British, Northern Irish, Protestant Irish, Scots Irish – these are some of the identities he felt aligned with growing up in Bangor in Co. Down, in a house along the coast where, on a clear day, you could see Scotland.
An avid follower of politics at Sullivan and then Campbell College in Belfast, he said that he later came to feel that even in those schools he had been taught what he described as an ‘anti-British’ history, when they used the Northern Ireland Board rather than the Oxford and Cambridge Board’s History syllabus. While at Campbell he cultivated the unusual habit of buying The Guardian and in his late teens espoused a left-wing nationalist ideology almost unheard of among his peers.
But his politics, and his understanding of faith, have shifted and evolved during a career that took him from qualifying as a Barrister at Law in London, to News International in London, working on The Sun and The Times, and later The Belfast Telegraph. He has come to appreciate the importance of Britain as a world power, and what he sees a its fiscal generosity and ‘gentleness’ towards terrorism in Northern Ireland. That he became more unionist than his parents was partly in response to what he described as ‘the scale of Irish nationalism and the feeble response of unionism. I developed not only a liking of it but a disliking of the maligning of it’.
‘There is a triumphant and aggressive nationalism on the island,’ he said. Appalled at the ‘bombing, murder and mayhem’ of the Troubles, he felt that unionism had suffered from this complacency and lack of leadership. A watershed moment for Lowry is the Anglo-Irish Agreement of 1985. He describes something of a ‘unionist nirvana’ before October 1985, the month before the British and Irish governments made a deal which, he said, was a ‘seminal disaster for unionists’, a form of ‘betrayal’ of unionism which has continued, in Lowry’s view, to the present day (he added that he is usually wary of using the word betrayal).
When asked about the nature of the state in Northern Ireland from partition to the beginning of the Troubles, Lowry recognised that there was some active sectarianism and discrimination but suggests that it has been grossly overplayed.
Ben Lowry
‘Complacency’ is term he often used about unionism in this period and later. So, for example, he thinks that unionism was complacent about the potential of the Independence referendum in Scotland in 2014. There was ‘no interest in it. We tried to generate interest in it in the paper.’ Similarly with the Brexit vote in 2016: ‘There was no real thinking about it, no thinking about the perils’. In August 2016, he published an editorial on Brexit with the headline ‘Despite what supporters of Brexit say, it might just blow the UK apart’. And while he predicted then that Brexit might ‘blow the UK to smithereens’ he is more optimistic today.

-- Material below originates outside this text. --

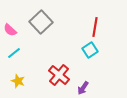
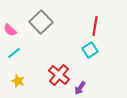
red line: moved 1 px up
purple arrow: moved 3 px left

While suggesting that ‘Brexit could have led to much greater bitterness on both sides’ he argues that the fall-out of the Brexit vote, via the Protocol and the Windsor Framework, has done damage to Northern Ireland’s place in the Union. He added to this his view that ‘the IRA through all its different tactics were unable to do what Brexit has done in disrupting internal UK trade’.
Does he have insights into what unionism might offer to a younger generation? ‘The maintenance of a connection to one of the wealthiest countries on earth. Unionism is a very important tradition on this island that should not be ignored.’ And looking into the future of unionist politics he agrees that the current situation is almost impossible to extrapolate into the future. Thinking about whether there might be a realignment in the unionist political parties, Lowry recalls an interview one of his fellow school pupils did with then UUP leader Jim Molyneaux, in which Molyneaux was asked whether unionism would be better served by one unified political party than the then two. Molyneaux suggested that if there was only one party then in fact there would be three unionist parties because the liberals and hardliners would both break away.
For Lowry there will always need to be two – one party which works pragmatically, one which is able to say no. He gave a sense of both why unionism sometimes fails to act pragmatically and why it needs to be able to say no.
Lowry is a newspaper man in a digital era with print readers of all newspapers dropping fast and digital not yet rising fast enough to counter that. His concerns were clear: ‘Newspapers are on life support.’
But it is not declining as badly as he feared. Ten years ago, he admitted, ‘I didn’t think I’d still be here. I was thinking of exit strategies.’ He added that the rate of decline has lessened and many people still value a printed newspaper.
One of the key challenges is getting younger readers to pay for quality journalism – which they will do, he said with confidence: ‘Because they will be old one day soon as well.’